On Friday morning when I woke up, I lit a candle we brought back from St. Augustine for a friend who was in labor. I knelt and prayed for mother and baby in front of our family altar, asking for a safe and joyful delivery. By noon, I heard that mama and baby were safe and after saying a prayer of thanksgiving for the miracle of new life, I blew out the candle and went about my day.
That afternoon, I received news that sent my head was spinning and I sat down on the hardwood floor when I heard that a very beloved professor who became a dear friend was dying. I hadn’t even known she was ill. A mutual friend got in touch with me to say that after a valiant fight against leukemia, she was going home to spend her last days with her family. She has twin girls, only nine years old. Her name is Susan and she is lovely. Although I didn’t even take one of her classes, she took the time to befriend me. Not because it would help her career, she taught in a different department, just because she knew I was overwhelmed and lonely as a new mother and needed a friend who wasn’t a single college student to talk to about motherhood. She and her husband would bring us meals and I would carefully watch her interactions with her twins, taking mental notes. She is such a good mother and after babysitting her daughters and spending time with them, it was clear that she and her husband had been so intentional and thoughtful in their parenting. Her girls are bright, warm, imaginative little girls with delightfully untidy curly hair. My heart breaks for them. Susan is the kind of mother that I strive to be. I still can’t believe that they will lose her. Losing a mother at any age is painful, but you so deeply need your mother at nine.
So, I lit a candle for the second time, knowing that this second vigil will end very differently than the first. I cried, prayed, and after nursing my baby to sleep, tried to go to bed myself. When my teething baby girl woke every hour or so in the night to be comforted about her painful gums, I didn’t sigh at the frequent interruptions to my sleep like I usually would. I cherished every second of holding my precious baby close to nurse her back to sleep and prayed for Susan and for the girls she has to leave.
Birth. And Death. So close together. The similarity of birth and death was on my mind. This morning I heard that one of the twins will be baptized today. A beautiful depiction of death preceding new life. And I started to think that perhaps the first vigil is not so very different from the second. The pain and suffering of labor preceding the joy of new life. The pain and suffering of death preceding life eternal. The symbolism of baptism: dying to live in Christ. And I kept thinking about T.S. Eliot’s “The Journey of the Magi” :
…were we lead all that way for
Birth or Death? There was a Birth, certainly,
We had evidence and no doubt. I have seen birth and death,
But had thought they were different; this Birth was
Hard and bitter agony for us, like Death, our death.

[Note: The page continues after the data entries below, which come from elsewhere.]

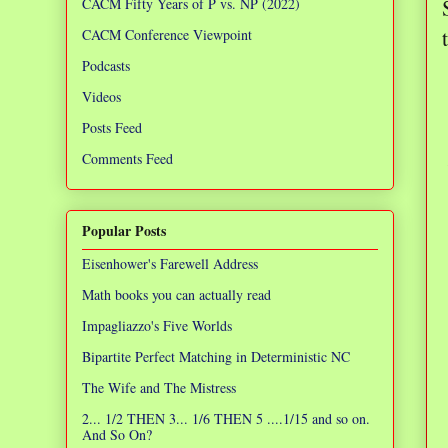
CACM Fifty Years of P vs. NP (2022)
CACM Conference Viewpoint
Podcasts
Videos
Posts Feed
Comments Feed
Popular Posts
Eisenhower's Farewell Address
Math books you can actually read
Impagliazzo's Five Worlds
Bipartite Perfect Matching in Deterministic NC
The Wife and The Mistress
2... 1/2 THEN 3... 1/6 THEN 5 ....1/15 and so on.
And So On?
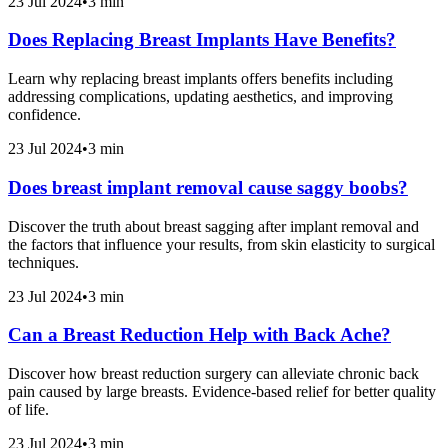
23 Jul 2024
•
3 min
Does Replacing Breast Implants Have Benefits?
Learn why replacing breast implants offers benefits including
addressing complications, updating aesthetics, and improving
confidence.
23 Jul 2024
•
3 min
Does breast implant removal cause saggy boobs?
Discover the truth about breast sagging after implant removal and
the factors that influence your results, from skin elasticity to surgical
techniques.
23 Jul 2024
•
3 min
Can a Breast Reduction Help with Back Ache?
Discover how breast reduction surgery can alleviate chronic back
pain caused by large breasts. Evidence-based relief for better quality
of life.
23 Jul 2024
•
3 min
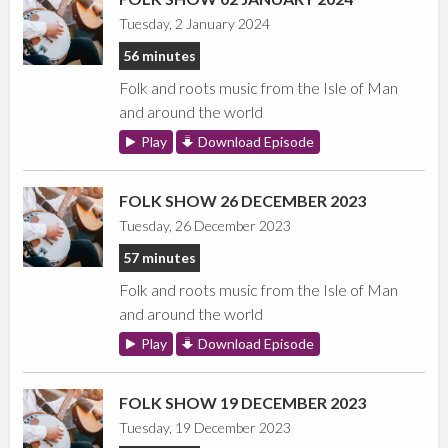
Tuesday, 2 January 2024
56 minutes
Folk and roots music from the Isle of Man
and around the world
Play
Download Episode
FOLK SHOW 26 DECEMBER 2023
Tuesday, 26 December 2023
57 minutes
Folk and roots music from the Isle of Man
and around the world
Play
Download Episode
FOLK SHOW 19 DECEMBER 2023
Tuesday, 19 December 2023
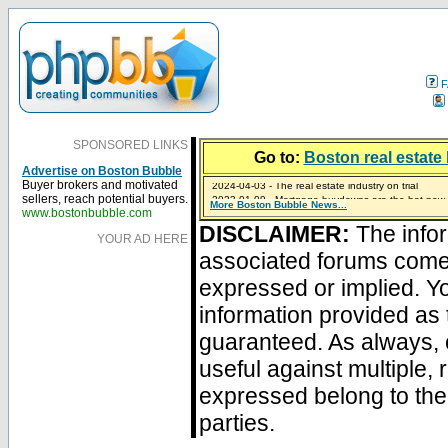
F
SPONSORED LINKS
Go to:
Boston real estate 
Advertise on Boston Bubble
2024-04-03 - The real estate industry on trial
Buyer brokers and motivated
2023-01-09 - Mortgage buydowns are the hot new t
sellers, reach potential buyers.
More Boston Bubble News...
2023-01-06 - Home sellers are basically throwing m
2022-04-27 - Crypto Mortgages Let Homebuyers Ke
2021-11-02 - Zillow Seeks to Sell 7,000 Homes for $2
www.bostonbubble.com
DISCLAIMER:
The infor
YOUR AD HERE
associated forums com
expressed or implied. Yo
information provided as 
guaranteed. As always, 
useful against multiple,
expressed belong to the 
parties.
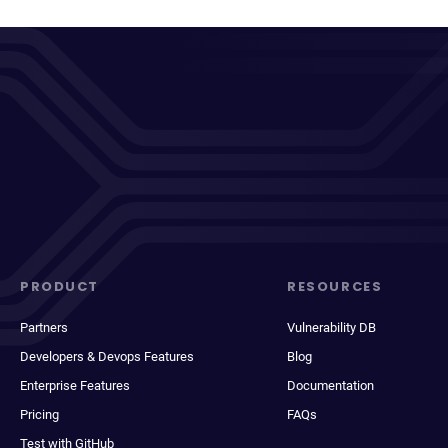
PRODUCT
RESOURCES
Partners
Vulnerability DB
Developers & Devops Features
Blog
Enterprise Features
Documentation
Pricing
FAQs
Test with GitHub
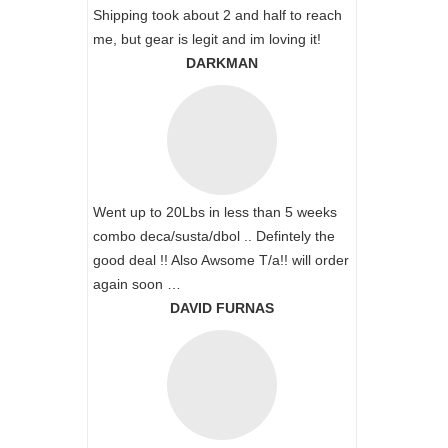
Shipping took about 2 and half to reach
me, but gear is legit and im loving it!
DARKMAN
Went up to 20Lbs in less than 5 weeks
combo deca/susta/dbol .. Defintely the
good deal !! Also Awsome T/a!! will order
again soon …
DAVID FURNAS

I thought about the birth of Our Lord, always under the shadow of the Cross. And I thought about the Cross: the defeat of death and our redemption, salvation, and only hope. Both new life, and both death. Joy and sorrow. Sorrow and joy.
As I keep vigil in my heart for Susan and her family, I will pray that the Mother of Our Lord will gather the girls under her starry mantle as they face the sorrow of losing their mother. And I will thank God for the honor of knowing Susan and for the hope for eternal life in the midst of pain.
The last enemy to be destroyed is death – 1 Corinthians 15:26
Please remember Susan and her family in your prayers.
Mary Susan says
Praying now.
Rachel says
Haley,
Dr. Elizabeth Corey is compiling a bunch of memories of Dr. Colon for her girls. Not sure if you had already heard that, but thought you (and any other older people whose Baylor emails have gone defunct) would like to know.
They played this hymn called “How Can I Keep from Singing” at her funeral. It was astounding. This was her favorite recording (a snippet, I can’t find the whole thing online anywhere): http://www.mycatholicvoice.com/media/WaYfx0
Pax,
Rachel
Haley says
Rachel, I’m so glad you let me know about the memory compilation. I didn’t know about it and I know some other folks who will definitely want to do that. I love that hymn. Now it will always remind me of Susan. Bless you.